Advertising (register and sign in to hide this)
JapanesePod101 Sponsor
 
toshiromiballza Member
Registered: 2010-10-27 Posts: 277

You don't have to ask for permission: http://www.edrdg.org/edrdg/licence.html

In any case, you have to release your e-book under CC BY-SA, both for using KanjiVG and EDICT, there is no going around that (unless maybe EDRDG & KanjiVG give you special permission, I don't know).

And if somebody happens to make an Anki deck out of it and releases it for free, there's nothing you can do.

Last edited by toshiromiballza (2013 November 21, 9:19 am)

NightSky Member
From: Japan Registered: 2008-04-13 Posts: 302

lachy wrote:

I contacted the KanjiVG devs to thank them and they considered SKB built upon KanjiVG since it includes about 200 of their diagrams so I would have to release it under CC-BY-SA.

You're right about attribution, it will be fixed in the next update. I'll also ask for permission to make sure they're OK with my usage.

You should have done that before you start selling your book for money. Not later after the fact.

lachy New member
From: France Registered: 2013-09-15 Posts: 8 Website

Having reference numbers from the book to a CC-BY-SA document is perfectly fine, KanjiVG devs see no objection to this.

You should have done that before you start selling your book for money. Not later after the fact.

Right, I haven't been careful enough in interpreting licenses.

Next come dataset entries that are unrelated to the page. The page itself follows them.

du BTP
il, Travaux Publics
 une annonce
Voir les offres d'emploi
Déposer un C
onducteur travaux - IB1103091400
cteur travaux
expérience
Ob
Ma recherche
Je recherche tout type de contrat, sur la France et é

Last edited by lachy (2013 November 21, 12:26 pm)

toshiromiballza Member
Registered: 2010-10-27 Posts: 277

lachy wrote:

Having reference numbers from the book to a CC-BY-SA document is perfectly fine, KanjiVG devs see no objection to this.

It is completely unnecessary and annoying from the end-user point of view.

And seeing as EDICT is also licensed under CC BY-SA, you'll have to move both the KanjiVG data and the EDICT data into a separate document.

Again, from the end-user point of view, completely unnecessary and annoying.

lachy New member
From: France Registered: 2013-09-15 Posts: 8 Website

It is completely unnecessary and annoying from the end-user point of view.

I agree it's less convenient but it's only 13 pages covering weeks of study so it's easily printable.

Fortunately, I got permission from Jim Breen a couple of hours ago (I'll link to a public proof of license if he provides one). Honestly, I think CC-BY-SA's ebook/software inequality makes no sense here since this ebook could easily be an app and I think the long free sample/$10 full book pricing model is fair.